Practical takeaways for clinicians

  • Adopt routine preoperative screening for anaemia for all patients scheduled for major surgery, using sex-specific hemoglobin thresholds.
  • When anaemia is identified, obtain a focused diagnostic panel: ferritin and transferrin saturation (or ferritin with CRP interpretation), vitamin B12, folate, and renal function. Interpret ferritin cautiously if inflammation is present.
  • Treat confirmed iron deficiency with oral or IV iron based on urgency, tolerance, and logistics; treat vitamin B12 and folate deficiencies with appropriate supplementation.
  • Do not assume iron deficiency is the only cause — assess for CKD, inflammation, haemolysis, or bone marrow disorders when indicated.
  • Establish preoperative anaemia pathways within PBM programmes to ensure testing, treatment, and follow-up are systematic and timely.

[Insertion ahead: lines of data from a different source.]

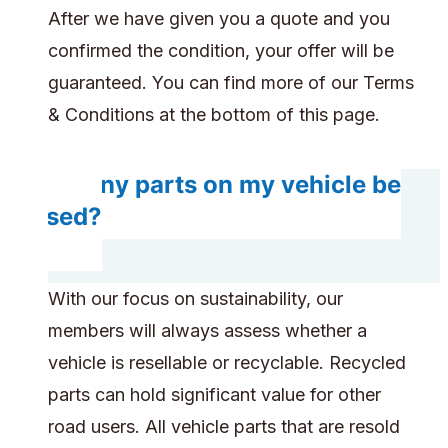
After we have given you a quote and you
confirmed the condition, your offer will be
guaranteed. You can find more of our Terms
& Conditions at the bottom of this page.
Do any parts on my vehicle be
reused?
With our focus on sustainability, our
members will always assess whether a
vehicle is resellable or recyclable. Recycled
parts can hold significant value for other
road users. All vehicle parts that are resold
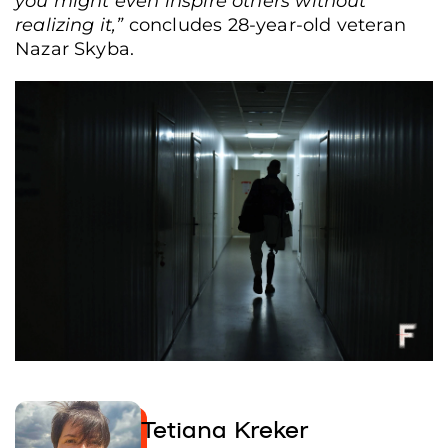
you might even inspire others without
realizing it,”
concludes 28-year-old veteran
Nazar Skyba.
Shooting training at the range, Mykolaiv, Ukraine, Nov. 27, 2025. (Tetiana
Kreker/Frontliner)
Tetiana Kreker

Research and policy priorities

ALICE highlights several areas for further work:

  • Randomized trials that assess outcome benefits from early, aetiology-targeted correction (including combined nutrient repletion) vs usual care.
  • Implementation research to define cost-effective screening panels and optimal timing for testing and therapies in diverse health systems.
  • Studies to refine diagnostic thresholds and biomarkers in the context of inflammation and multimorbidity.
  • Evaluation of integrated PBM programmes that combine screening, diagnostics, and tailored therapies on transfusion rates, perioperative complications, length of stay, and patient-centered outcomes.

Conclusion

The ALICE study provides robust, international evidence that preoperative anaemia is common in patients undergoing major surgery and that iron deficiency is the predominant confirmed cause. Nonetheless, vitamin B12 and folate deficiencies are clinically significant contributors and must not be overlooked. Clinical pathways should broaden diagnostic testing beyond iron alone, ensure early identification, and offer targeted treatment. Embedding these steps within PBM programmes promises to improve perioperative care and patient outcomes, but high-quality trials and implementation studies are needed to define the most effective strategies.

Funding and trial registration

Funding: None declared by the study authors. ClinicalTrials.gov registration: NCT03978260.

References

1. Choorapoikayil S, Baron DM, Spahn DR, et al.; ALICE study collaborators. The aetiology and prevalence of preoperative anaemia in patients undergoing major surgery (ALICE): an international, prospective, observational cohort study. Lancet Glob Health. 2025 Dec;13(12):e2041-e2050. doi:10.1016/S2214-109X(25)00320-1. PMID: 41240945.

2. World Health Organization. Haemoglobin concentrations for the diagnosis of anaemia and assessment of severity. WHO; 2011. (WHO/NMH/NHD/MNM/11.1)

3. National Blood Authority (Australia). Patient Blood Management Guidelines: Module 2 — Perioperative. 2012 (updated resources available at www.blood.gov.au).